◆ Activity
Whatever follows the line containing "4. Wydłużenie żywotności" in the listing below should be printed exactly, along with that line itself.

* * * * * * * * *

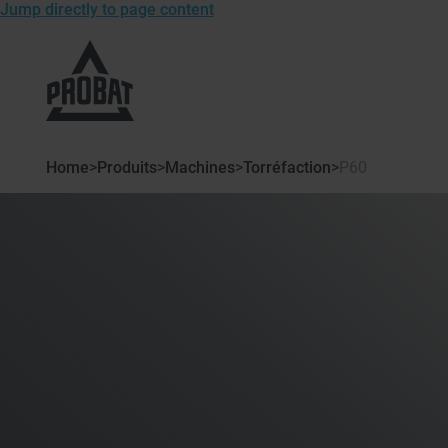
Jump directly to page content
To
the
homepage
of
Probat
Home
>
Produits
>
Machines
>
Torréfaction
>
P60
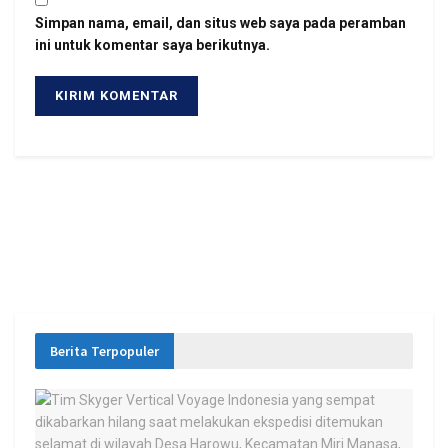
Simpan nama, email, dan situs web saya pada peramban
ini untuk komentar saya berikutnya.
Berita Terpopuler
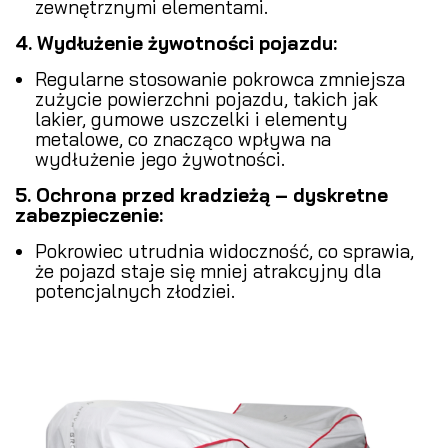
zewnętrznymi elementami.
4. Wydłużenie żywotności pojazdu:
Regularne stosowanie pokrowca zmniejsza
zużycie powierzchni pojazdu, takich jak
lakier, gumowe uszczelki i elementy
metalowe, co znacząco wpływa na
wydłużenie jego żywotności.
5. Ochrona przed kradzieżą – dyskretne
zabezpieczenie:
Pokrowiec utrudnia widoczność, co sprawia,
że pojazd staje się mniej atrakcyjny dla
potencjalnych złodziei.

* * * * * * * * *

◆ Answer space
4. Wydłużenie żywotności pojazdu:
Regularne stosowanie pokrowca zmniejsza
zużycie powierzchni pojazdu, takich jak
lakier, gumowe uszczelki i elementy
metalowe, co znacząco wpływa na
wydłużenie jego żywotności.
5. Ochrona przed kradzieżą – dyskretne
zabezpieczenie:
Pokrowiec utrudnia widoczność, co sprawia,
że pojazd staje się mniej atrakcyjny dla
potencjalnych złodziei.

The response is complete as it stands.